Adieu camarade et ami Didi !
Un parti n’est pas seulement fait d’un programme, d’une politique et de statuts. Il est aussi fait de ses traditions. Traditions d’interventions collectives dans les grandes luttes, dans les grands combats politiques. Et aussi des exemples individuels de ses cadres et de ses militants. Hier dans la matinée, Dirceu Travesso est décédé.A ses côtés, sa compagne Marta. Ainsi Didi (comme nous l’appelions), Dirceu (pour sa famille) s’est incorporé aux traditions du PSTU, de la LIT, de la CSP Conlutas et du mouvement syndical.
Didi était un de ceux que Brecht appelait les « indispensables ». Un de ceux qui militent tous les jours, toute leur vie. Une figure qui a dédié toute sa vie à un projet collectif, quand la majorité absolue de sa génération cherchait une solution individuelle. L’idéologie individualiste imposée par le capital pousse à ce que les gens passent leur vie à obtenir une place, un appartement, une automobile.

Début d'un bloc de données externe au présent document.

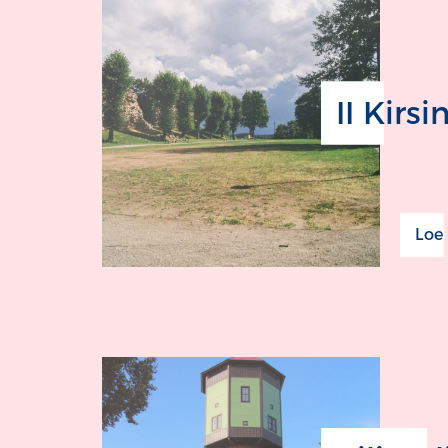
II Kirs
Loe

La majorité croit qu’un militant comme Didi est une personne étrange. Comment dédier le meilleur de son temps et de ses efforts à la lutte collective ? Cependant, ces « indispensables » obtiennent avec leurs vies non seulement des réalisations collectives, mais aussi un élément subjectif, individuel, inestimable. Ils parviennent à donner un sens à leur vie, celui d’avoir participé à la grande lutte pour changer le monde.
Lors de la fondation de la IVe Internationale, voici ce que Trotsky disait dans un discours : « Oui, notre parti nous prend entièrement. Mais en compensation, il nous donne la plus grande des satisfactions, la conscience de participer à la construction d’un futur meilleur, de prendre sur nos épaules une minuscule part du destin de l’humanité et de ne pas vivre en vain. »

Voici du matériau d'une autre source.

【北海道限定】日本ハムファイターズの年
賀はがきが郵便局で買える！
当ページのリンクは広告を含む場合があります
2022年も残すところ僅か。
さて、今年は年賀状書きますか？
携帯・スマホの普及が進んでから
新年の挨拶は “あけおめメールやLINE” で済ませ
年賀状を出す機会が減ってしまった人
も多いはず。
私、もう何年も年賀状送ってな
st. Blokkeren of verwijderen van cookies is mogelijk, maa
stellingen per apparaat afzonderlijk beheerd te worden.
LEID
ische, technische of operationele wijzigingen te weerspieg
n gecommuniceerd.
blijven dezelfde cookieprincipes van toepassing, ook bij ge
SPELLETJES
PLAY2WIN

Combien de ceux qui passent leurs vies à acheter des choses, à obtenir des postes, peuvent regarder derrière eux à l’approche de la mort et se sentir fiers de ce qu’ils ont fait ? Didi le pouvait, et cela lui donnait la sérénité et le courage avec lesquels il fit face à la sentence de mort du cancer. Il aida à construire la CSP Conlutas, le PSTU, la LIT. En prenant part à cette lutte collective, il était également conscient de n’avoir pas vécu en vain.
Il commença à militer en 1977. Il fut leader estudiantin dans les mobilisations de la fin de la dictature et fut arrêté sous la Loi de Sécurité nationale. Il travailla à l’usine à Volta Redonda, centre de la résistance prolétarienne. Il fut dirigeant des grandes grèves bancaires dans les années 1980. Au long de ces années, il gagna l’admiration de plusieurs générations de militants combatifs, et le respect de ses adversaires. Ce n’est pas un hasard que nous ayons fait cette cérémonie d’adieu dans le Syndicat des travailleurs bancaires de San Pablo, avec la présence de la direction de la Grève nationale des travailleurs de banque et de la direction de la grève de l’Université de San Pablo, qui ont interrompu leur réunion pour dire adieu à Didi.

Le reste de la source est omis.